Well, it's about time. Community service didn't seem to be that big a priority on these big stations.

You make a good point.

Consolidation brought corporate controls, and that made it harder for local PDs and GMs to do PSAs and event coverage for local community groups, churches and charities.

I went through this with KTNQ in LA. We had specialized in running many, many short mentions of things ranging from church bazaars to community parades and street fairs. A change in ownership brought requirements for paperwork proving the legal status of the entity being promoted, and about 90% of those true, genuine PSAs were killed because the little organizations, townships and the like were just not staffed and able to provide the same paperwork as national charities.

I still feel sad about that. I thought that doing those community notes brought the station to everyone's neighborhood and built loyalty while at the same time doing good things for our listeners.
 
Consolidation brought corporate controls, and that made it harder for local PDs and GMs to do PSAs and event coverage for local community groups, churches and charities.

It made it harder, but not impossible. What a lot of corporate stations did was find sponsorship for that kind of thing. The stations became co-sponsors, using their platform to promote a charity that they combined with a sponsor. I could give tons of examples, but there has been a lot of that.
 
https://news.****************/artic...ssues-Open-Letter-to-Independent-Broadcasters


The CEO of Adams radio has released a statement on how the how independent broadcasters should step up in the time of a pandemic.

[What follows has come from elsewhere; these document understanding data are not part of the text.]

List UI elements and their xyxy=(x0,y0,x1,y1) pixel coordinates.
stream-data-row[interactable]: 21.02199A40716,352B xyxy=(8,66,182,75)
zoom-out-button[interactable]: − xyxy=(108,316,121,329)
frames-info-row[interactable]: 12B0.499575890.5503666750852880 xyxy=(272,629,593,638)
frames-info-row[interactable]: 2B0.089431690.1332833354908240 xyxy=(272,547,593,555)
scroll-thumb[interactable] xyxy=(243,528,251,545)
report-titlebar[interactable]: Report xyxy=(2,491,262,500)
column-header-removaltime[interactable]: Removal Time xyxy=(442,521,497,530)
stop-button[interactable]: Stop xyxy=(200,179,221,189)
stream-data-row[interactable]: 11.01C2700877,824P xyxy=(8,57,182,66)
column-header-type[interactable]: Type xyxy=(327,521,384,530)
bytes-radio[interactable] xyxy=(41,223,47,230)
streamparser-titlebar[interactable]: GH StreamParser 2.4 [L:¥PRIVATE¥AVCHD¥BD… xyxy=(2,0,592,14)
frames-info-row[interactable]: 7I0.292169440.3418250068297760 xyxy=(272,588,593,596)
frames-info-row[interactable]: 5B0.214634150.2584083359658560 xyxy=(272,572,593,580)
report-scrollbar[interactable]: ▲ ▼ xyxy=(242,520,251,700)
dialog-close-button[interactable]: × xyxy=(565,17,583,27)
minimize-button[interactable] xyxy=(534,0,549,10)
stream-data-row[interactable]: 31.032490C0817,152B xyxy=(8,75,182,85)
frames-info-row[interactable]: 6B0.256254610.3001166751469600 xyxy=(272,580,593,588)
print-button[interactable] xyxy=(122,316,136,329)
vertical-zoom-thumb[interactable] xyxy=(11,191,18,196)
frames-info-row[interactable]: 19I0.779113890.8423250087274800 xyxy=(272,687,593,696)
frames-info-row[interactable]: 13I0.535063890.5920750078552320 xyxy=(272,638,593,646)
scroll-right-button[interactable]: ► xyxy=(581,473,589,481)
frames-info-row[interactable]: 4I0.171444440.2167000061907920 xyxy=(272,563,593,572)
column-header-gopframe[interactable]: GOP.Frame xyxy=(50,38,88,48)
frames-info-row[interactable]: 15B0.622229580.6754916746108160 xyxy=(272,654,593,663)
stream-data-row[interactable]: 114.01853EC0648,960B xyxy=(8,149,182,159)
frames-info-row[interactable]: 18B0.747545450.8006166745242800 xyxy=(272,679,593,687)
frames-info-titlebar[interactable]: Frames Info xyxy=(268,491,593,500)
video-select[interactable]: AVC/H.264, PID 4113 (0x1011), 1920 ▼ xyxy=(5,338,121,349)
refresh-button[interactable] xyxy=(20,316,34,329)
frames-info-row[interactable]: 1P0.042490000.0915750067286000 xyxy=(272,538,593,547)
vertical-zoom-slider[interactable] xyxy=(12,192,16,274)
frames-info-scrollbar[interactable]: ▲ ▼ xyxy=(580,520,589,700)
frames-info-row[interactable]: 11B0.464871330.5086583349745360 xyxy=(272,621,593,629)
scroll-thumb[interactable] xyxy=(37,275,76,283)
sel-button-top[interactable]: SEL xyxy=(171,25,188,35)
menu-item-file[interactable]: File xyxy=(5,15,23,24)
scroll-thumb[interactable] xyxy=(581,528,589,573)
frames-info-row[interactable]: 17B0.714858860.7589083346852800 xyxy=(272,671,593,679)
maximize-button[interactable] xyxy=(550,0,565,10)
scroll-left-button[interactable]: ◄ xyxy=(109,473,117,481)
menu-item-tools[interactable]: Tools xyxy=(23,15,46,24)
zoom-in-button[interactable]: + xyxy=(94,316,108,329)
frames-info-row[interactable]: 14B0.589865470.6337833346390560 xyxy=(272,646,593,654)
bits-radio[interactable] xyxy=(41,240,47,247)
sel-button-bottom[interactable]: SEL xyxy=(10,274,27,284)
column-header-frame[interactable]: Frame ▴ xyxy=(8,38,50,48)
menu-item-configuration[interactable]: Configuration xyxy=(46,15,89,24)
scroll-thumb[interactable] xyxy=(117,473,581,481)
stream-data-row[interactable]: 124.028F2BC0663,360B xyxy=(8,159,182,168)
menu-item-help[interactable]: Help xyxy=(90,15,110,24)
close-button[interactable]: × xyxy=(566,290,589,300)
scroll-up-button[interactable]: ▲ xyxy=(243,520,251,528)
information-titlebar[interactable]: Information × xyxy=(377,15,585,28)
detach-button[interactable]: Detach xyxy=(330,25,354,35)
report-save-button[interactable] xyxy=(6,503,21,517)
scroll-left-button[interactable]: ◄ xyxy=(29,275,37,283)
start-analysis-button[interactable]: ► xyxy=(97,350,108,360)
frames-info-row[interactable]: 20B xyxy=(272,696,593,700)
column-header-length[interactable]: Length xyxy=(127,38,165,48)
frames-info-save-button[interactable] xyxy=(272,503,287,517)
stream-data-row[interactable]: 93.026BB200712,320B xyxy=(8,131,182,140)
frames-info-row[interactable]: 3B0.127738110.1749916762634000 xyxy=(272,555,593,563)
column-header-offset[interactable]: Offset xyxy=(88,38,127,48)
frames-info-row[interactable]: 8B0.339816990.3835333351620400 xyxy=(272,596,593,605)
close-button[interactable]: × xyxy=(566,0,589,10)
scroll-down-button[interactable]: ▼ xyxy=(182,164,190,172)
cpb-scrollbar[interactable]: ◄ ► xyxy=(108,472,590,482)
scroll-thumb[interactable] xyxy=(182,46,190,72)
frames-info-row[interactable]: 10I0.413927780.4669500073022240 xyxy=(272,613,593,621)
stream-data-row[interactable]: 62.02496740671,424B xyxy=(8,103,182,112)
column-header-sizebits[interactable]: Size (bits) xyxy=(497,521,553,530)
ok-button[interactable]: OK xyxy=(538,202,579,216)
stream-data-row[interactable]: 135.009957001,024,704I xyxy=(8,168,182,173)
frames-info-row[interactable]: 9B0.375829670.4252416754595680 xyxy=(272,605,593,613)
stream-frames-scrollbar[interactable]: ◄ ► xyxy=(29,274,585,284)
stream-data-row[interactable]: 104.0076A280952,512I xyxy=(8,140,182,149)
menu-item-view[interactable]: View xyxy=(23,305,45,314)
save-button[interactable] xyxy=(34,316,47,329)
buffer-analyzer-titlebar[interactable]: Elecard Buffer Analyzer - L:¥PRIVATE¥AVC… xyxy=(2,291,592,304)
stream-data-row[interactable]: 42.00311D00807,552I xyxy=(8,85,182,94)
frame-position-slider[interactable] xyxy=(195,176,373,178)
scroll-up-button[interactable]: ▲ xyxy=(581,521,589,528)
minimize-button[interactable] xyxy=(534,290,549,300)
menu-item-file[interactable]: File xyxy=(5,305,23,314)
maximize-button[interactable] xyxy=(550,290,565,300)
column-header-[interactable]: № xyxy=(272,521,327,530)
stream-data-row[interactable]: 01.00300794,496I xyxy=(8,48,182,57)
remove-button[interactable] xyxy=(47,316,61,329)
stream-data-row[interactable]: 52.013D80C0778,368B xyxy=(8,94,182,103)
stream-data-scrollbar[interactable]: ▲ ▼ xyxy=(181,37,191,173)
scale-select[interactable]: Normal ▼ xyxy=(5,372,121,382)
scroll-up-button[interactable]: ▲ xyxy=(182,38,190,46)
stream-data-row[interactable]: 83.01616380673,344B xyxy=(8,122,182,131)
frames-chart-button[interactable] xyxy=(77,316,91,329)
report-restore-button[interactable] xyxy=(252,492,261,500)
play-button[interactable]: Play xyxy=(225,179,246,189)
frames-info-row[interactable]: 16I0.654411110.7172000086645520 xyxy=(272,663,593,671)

The following is an open letter to independent broadcasters from Ron Stone, President & CEO of Adams Radio Group: This letter was sent to all the independent broadcasters that I had email addresses for yesterday. I am sending this now as an open letter to ensure I reach every independent radio owner and operator as I believe we have a unique opportunity in front of us.

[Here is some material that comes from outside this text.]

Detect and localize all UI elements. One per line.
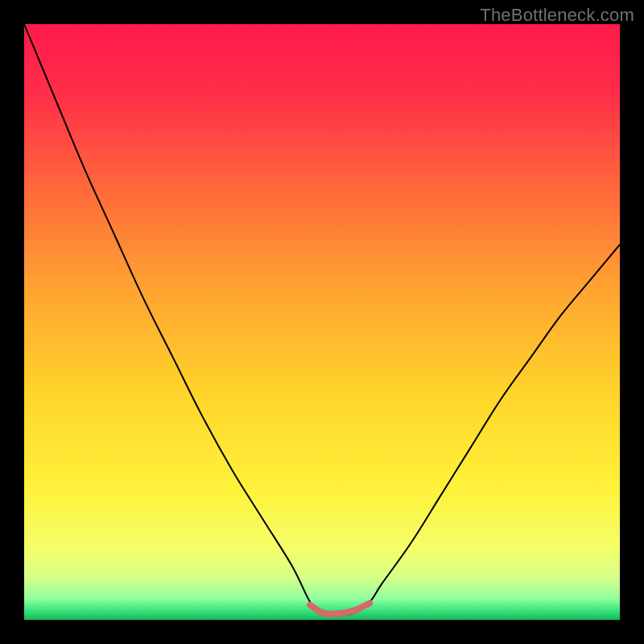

These are strange times to say the least. I have been thinking about the power of radio and the fact that there are so many independent radio stations in America that make a difference every day in our individual communities. Often the large public groups accomplish great things on their own to help various causes. Given that independent operators like you and I represent only a small number of stations individual, but together, represent more radio licenses than all the public companies combined, I thought we could use that power for something amazing and show the country and our own industry that independent radio still matters.